Many folks are curious about how I found my way to homeopathy, about my allopathic training, and about other aspects of my background. In response, here is a bit of my personal history. 

I grew up in northern New Jersey, and knew by the time I was eight years old that I wanted to be a veterinarian. As you might expect, I had all of the usual pets, and a few unusual ones. My thanks to my Mom and Dad for their patience and support through an endless succession of furred, feathered, scaled and shelled critters that I brought home. ("I'll take care of him, Mom. I promise!")

In my teens, I bred and showed tropical fish. This is the earliest experience I can recall that started me thinking more holistically. I discovered that my fish bred more successfully, and were more disease resistant, when fed live food (brine shrimp, tubifex worms) than when given commercial 'fish food'. Hmmm...

In college, I couldn't have a dog or a cat, so I got a boa constrictor named Owsley. I had Owsley for 16 years, and even managed to find him a mate. Imagine coming home from a backpacking trip to find 15 baby boas swarming around the habitat!
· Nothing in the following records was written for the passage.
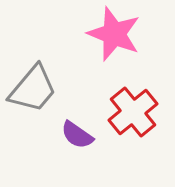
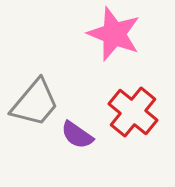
gray trapezoid: moved 2 px right, 14 px down
red cross: rotated 12 degrees counterclockwise
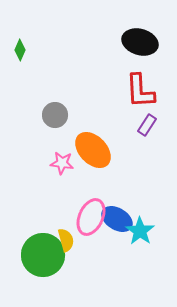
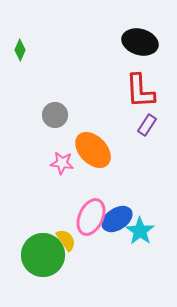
blue ellipse: rotated 64 degrees counterclockwise
yellow semicircle: rotated 20 degrees counterclockwise
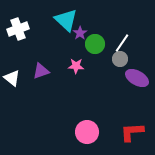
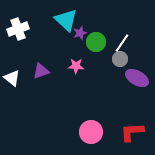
purple star: rotated 16 degrees clockwise
green circle: moved 1 px right, 2 px up
pink circle: moved 4 px right
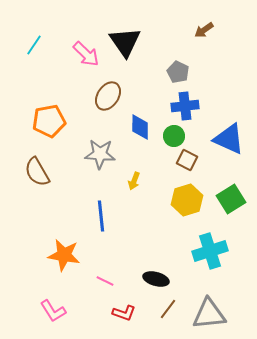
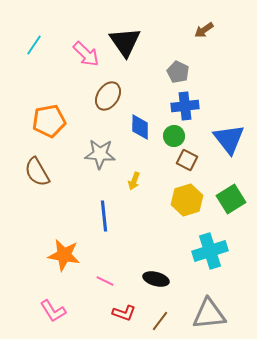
blue triangle: rotated 28 degrees clockwise
blue line: moved 3 px right
brown line: moved 8 px left, 12 px down
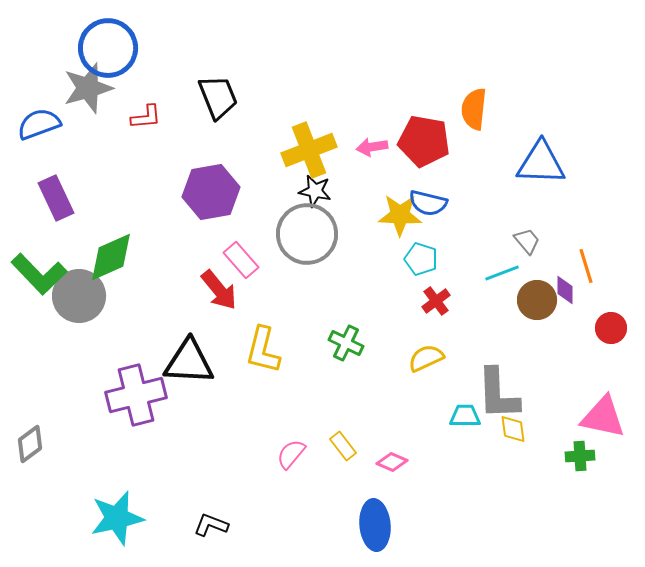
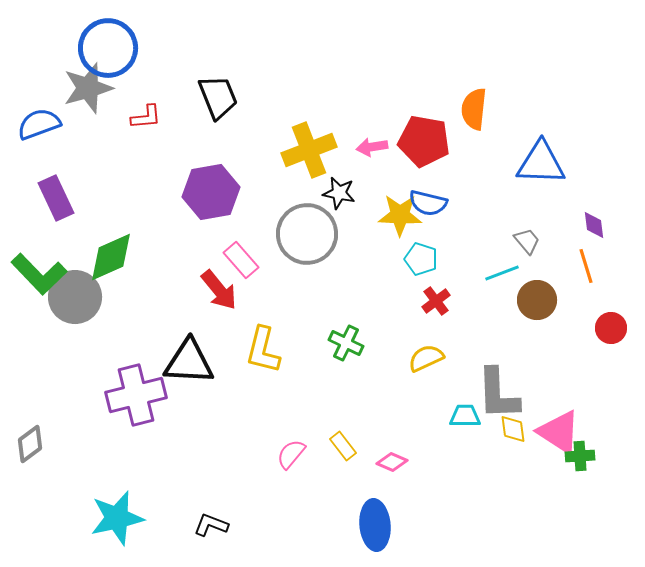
black star at (315, 191): moved 24 px right, 2 px down
purple diamond at (565, 290): moved 29 px right, 65 px up; rotated 8 degrees counterclockwise
gray circle at (79, 296): moved 4 px left, 1 px down
pink triangle at (603, 417): moved 44 px left, 15 px down; rotated 21 degrees clockwise
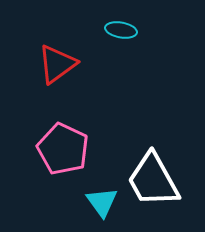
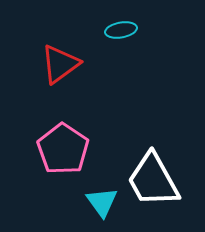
cyan ellipse: rotated 20 degrees counterclockwise
red triangle: moved 3 px right
pink pentagon: rotated 9 degrees clockwise
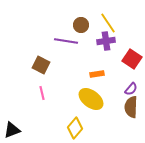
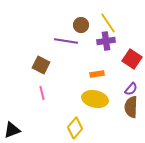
yellow ellipse: moved 4 px right; rotated 25 degrees counterclockwise
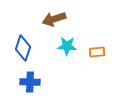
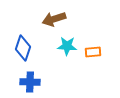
orange rectangle: moved 4 px left
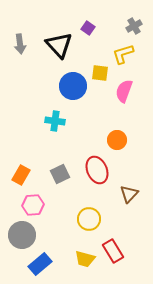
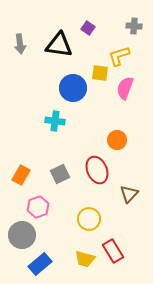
gray cross: rotated 35 degrees clockwise
black triangle: rotated 40 degrees counterclockwise
yellow L-shape: moved 4 px left, 2 px down
blue circle: moved 2 px down
pink semicircle: moved 1 px right, 3 px up
pink hexagon: moved 5 px right, 2 px down; rotated 15 degrees counterclockwise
I'd like to think that my considerable adolescent rebelliousness eventually matured into a healthy nonconformity. In any case, I've always thought for myself, and so it's not surprising that by the time I finished veterinary school I had already joined the American Holistic Veterinary Medical Association, and was particularly interested in nutrition. I quickly embraced and studied herbal medicine, and explored kinesiology, electroacupuncture, and other holistic modalities.
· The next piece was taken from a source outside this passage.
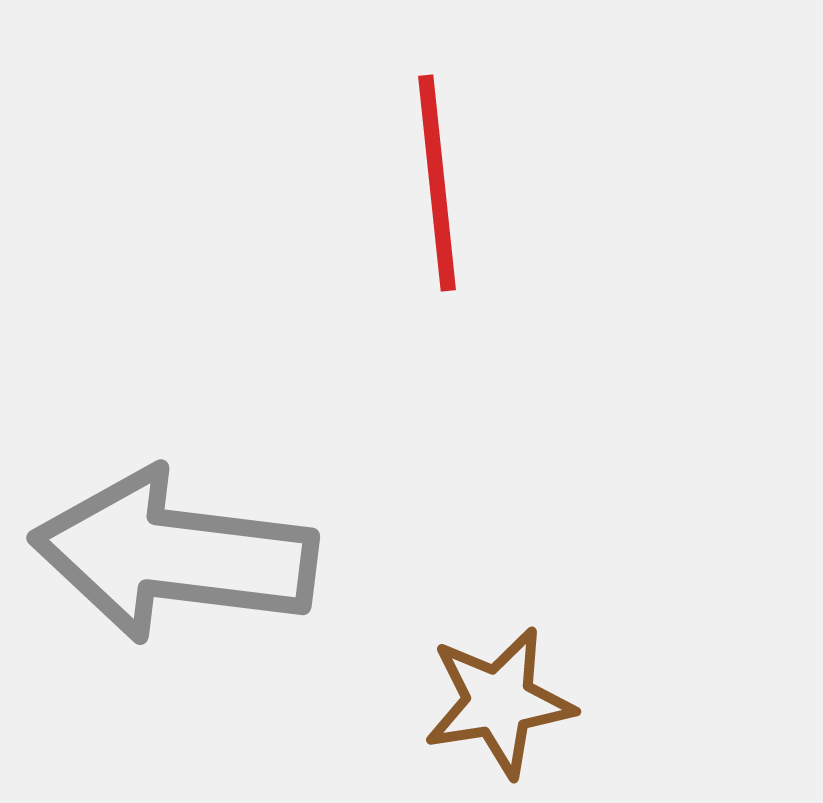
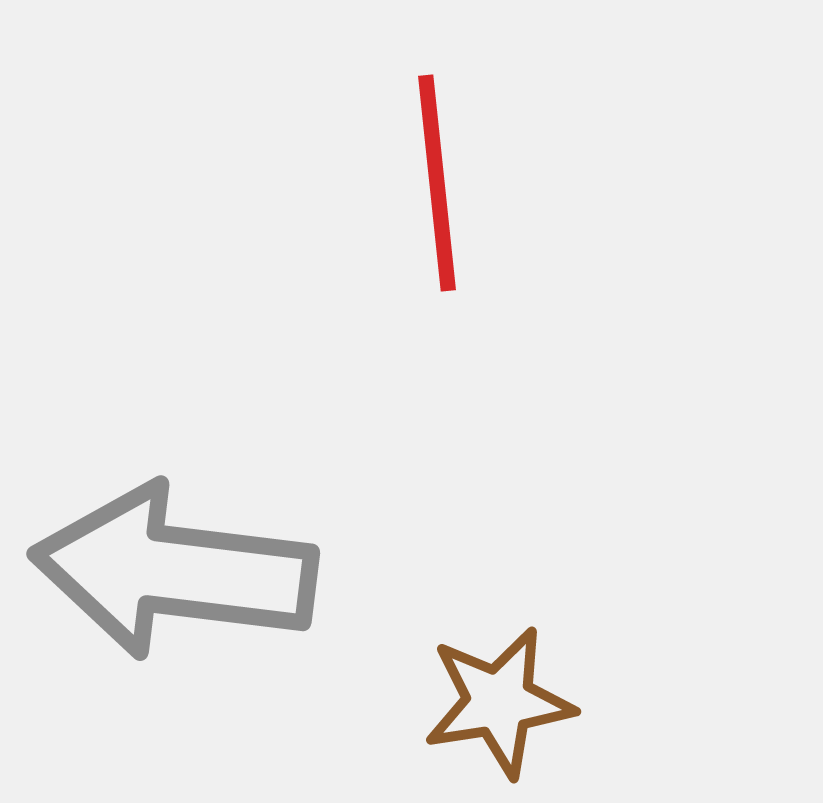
gray arrow: moved 16 px down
None of that, however, prepared me for my introduction to homeopathy. I moved to Santa Cruz, California in 1983, and met Dr. Richard Pitcairn, who was also living there at the time. He encouraged me to learn about homeopathy, but in my youthful arrogance I felt that I was doing just fine, thank you, with my nutrition and herbs. Then came a case that completely stymied my every effort to help. She was a German Shepherd named Halley who was dying from a chronic cough. Seriously! She had been coughing day and night for weeks, could not eat or sleep, had become emaciated, and was headed toward death. Nothing that I did, including allopathic drug treatment, had any effect whatsoever. Finally, Lori, Halley's caretaker, called to ask me if she could try a homeopathic remedy, Arsenicum album, which had been recommended by a human homeopath she knew. To make a long story short, the Arsenicum quickly cured the cough. It turns out that Halley had been treated for heartworms three years earlier, and arsenic is the active ingredient in the drug that had been given. The drug had induced a state like chronic arsenic poisoning. Thus, I had my first lesson in Similia Similibus Curentur: like cures like.

Needless to say, I was blown away. Shortly thereafter, I signed up for Richard's very first homeopathy workshop.

Homeopathy is more than a system of medicine; it is a way of thinking. Learning to think homeopathically is like learning to think in a different language. Not everyone is able to make the paradigm shift necessary to change from allopathic to homeopathic thinking. It turned out that I have a certain aptitude for this very unique system of medicine and thought.

I have continued to study all these years with some of the best teachers in the world. Along with the advancement of my homeopathic skills, and, in part, as a result of my own homeopathic treatment, I have also experienced considerable personal and spiritual growth. To paraphrase Samuel Hahnemann, the founder of homeopathy, in the first paragraph of his Organon, it all works together in the wondrous process of living life and striving to achieve one's highest potential.